Exercise prompt: Although the data below contains pictures, output only the lines between those holding "riche sélection de films d’horreur" and "Attivato da API", inclusive, exactly and without those pictures.

Saved entries
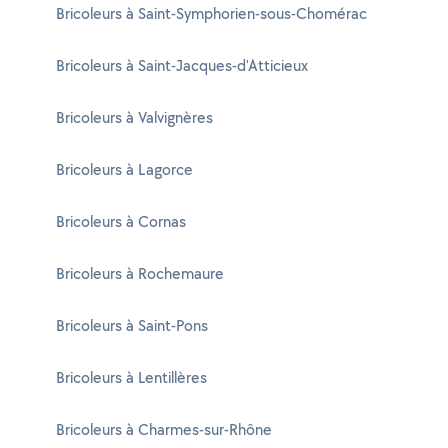
Bricoleurs à Saint-Symphorien-sous-Chomérac
Bricoleurs à Saint-Jacques-d'Atticieux
Bricoleurs à Valvignères
Bricoleurs à Lagorce
Bricoleurs à Cornas
Bricoleurs à Rochemaure
Bricoleurs à Saint-Pons
Bricoleurs à Lentillères
Bricoleurs à Charmes-sur-Rhône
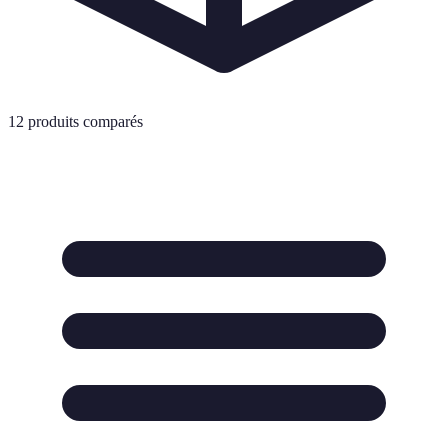
12
produits comparés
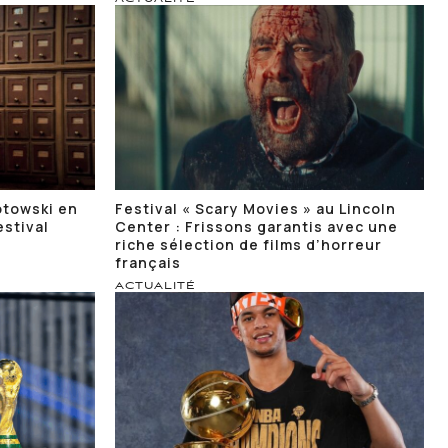
otowski en
Festival « Scary Movies » au Lincoln
estival
Center : Frissons garantis avec une
riche sélection de films d’horreur
français
ACTUALITÉ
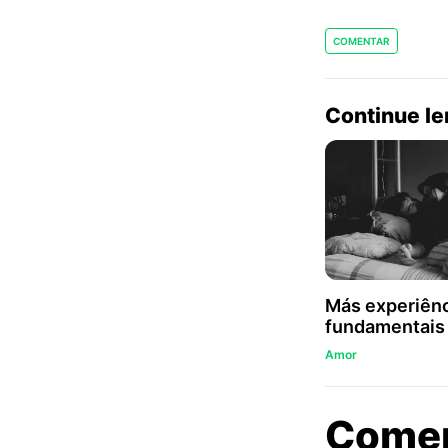
COMENTAR
Continue l
Más experiênc
fundamentais
Amor
Come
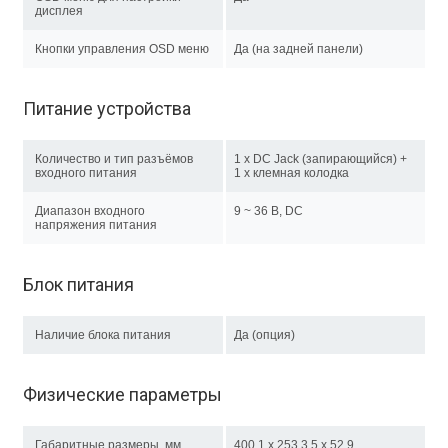
дисплея
Кнопки управления OSD меню
Да (на задней панели)
Питание устройства
Количество и тип разъёмов
1 x DC Jack (запирающийся) +
входного питания
1 х клемная колодка
Диапазон входного
9 ~ 36 В, DC
напряжения питания
Блок питания
Наличие блока питания
Да (опция)
Физические параметры
Габаритные размеры, мм
400,1 x 253,3,5 x 52,9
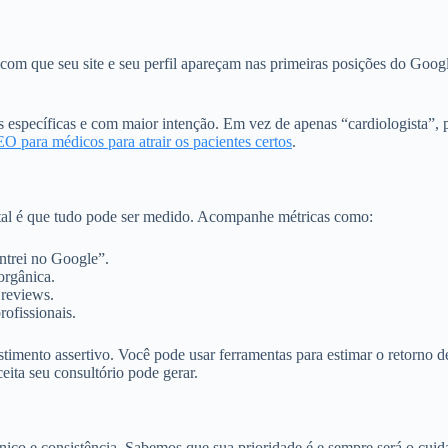
com que seu site e seu perfil apareçam nas primeiras posições do Goog
específicas e com maior intenção. Em vez de apenas “cardiologista”, p
O para médicos para atrair os pacientes certos
.
ital é que tudo pode ser medido. Acompanhe métricas como:
trei no Google”.
orgânica.
 reviews.
rofissionais.
stimento assertivo. Você pode usar ferramentas para estimar o retorno 
eita seu consultório pode gerar.
nico e consistência. Sabemos que sua prioridade é e sempre será o cuid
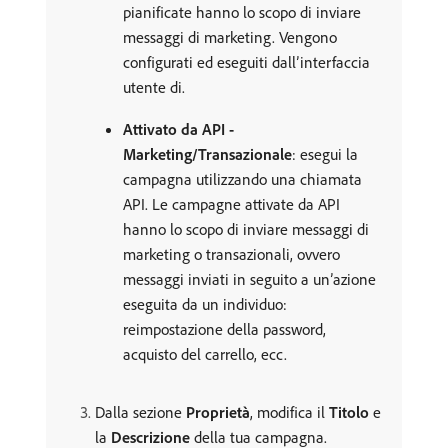
pianificate hanno lo scopo di inviare
messaggi di marketing. Vengono
configurati ed eseguiti dall’interfaccia
utente di.
Attivato da API -
Marketing/Transazionale
: esegui la
campagna utilizzando una chiamata
API. Le campagne attivate da API
hanno lo scopo di inviare messaggi di
marketing o transazionali, ovvero
messaggi inviati in seguito a un’azione
eseguita da un individuo:
reimpostazione della password,
acquisto del carrello, ecc.
Dalla sezione
Proprietà
, modifica il
Titolo
e
la
Descrizione
della tua campagna.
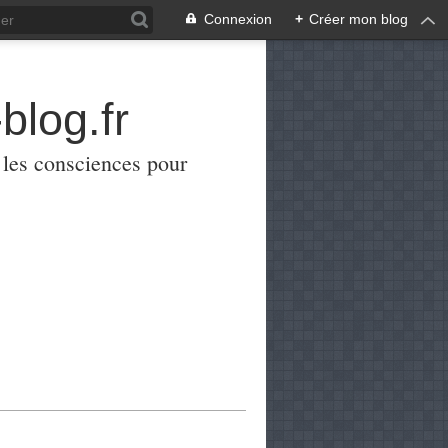
Connexion
+
Créer mon blog
blog.fr
er les consciences pour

Solution to this exercise:
riche sélection de films d’horreur
français
ACTUALITÉ
COMENTAR
Continue l
Más experiênc
fundamentais
Amor
Come
дисплея
Кнопки управления OSD меню
Да (на задней панели)
Питание устройства
Количество и тип разъёмов
1 x DC Jack (запирающийся) +
входного питания
1 х клемная колодка
Диапазон входного
9 ~ 36 В, DC
напряжения питания
Блок питания
Наличие блока питания
Да (опция)
Физические параметры
Габаритные размеры, мм
400,1 x 253,3,5 x 52,9
com que seu site e seu perfil apareçam nas primeiras posições do Goog
específicas e com maior intenção. Em vez de apenas “cardiologista”, p
O para médicos para atrair os pacientes certos
.
ital é que tudo pode ser medido. Acompanhe métricas como:
trei no Google”.
orgânica.
 reviews.
rofissionais.
stimento assertivo. Você pode usar ferramentas para estimar o retorno 
eita seu consultório pode gerar.
nico e consistência. Sabemos que sua prioridade é e sempre será o cuid
pianificate hanno lo scopo di inviare
messaggi di marketing. Vengono
configurati ed eseguiti dall’interfaccia
utente di.
Attivato da API -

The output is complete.